_Problem statement_
Return the following data exactly, with all pictures left out.

_Excerpts from a dataset_
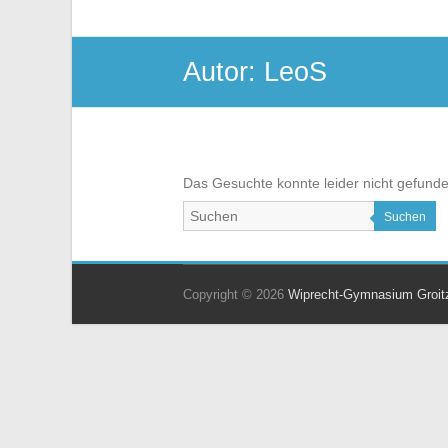
Autor:
LeoS
Das Gesuchte konnte leider nicht gefunden 
Suchen
Copyright © 2026
Wiprecht-Gymnasium Groit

_Answer space_
Autor:
LeoS
Das Gesuchte konnte leider nicht gefunden 
Suchen
Copyright © 2026
Wiprecht-Gymnasium Groit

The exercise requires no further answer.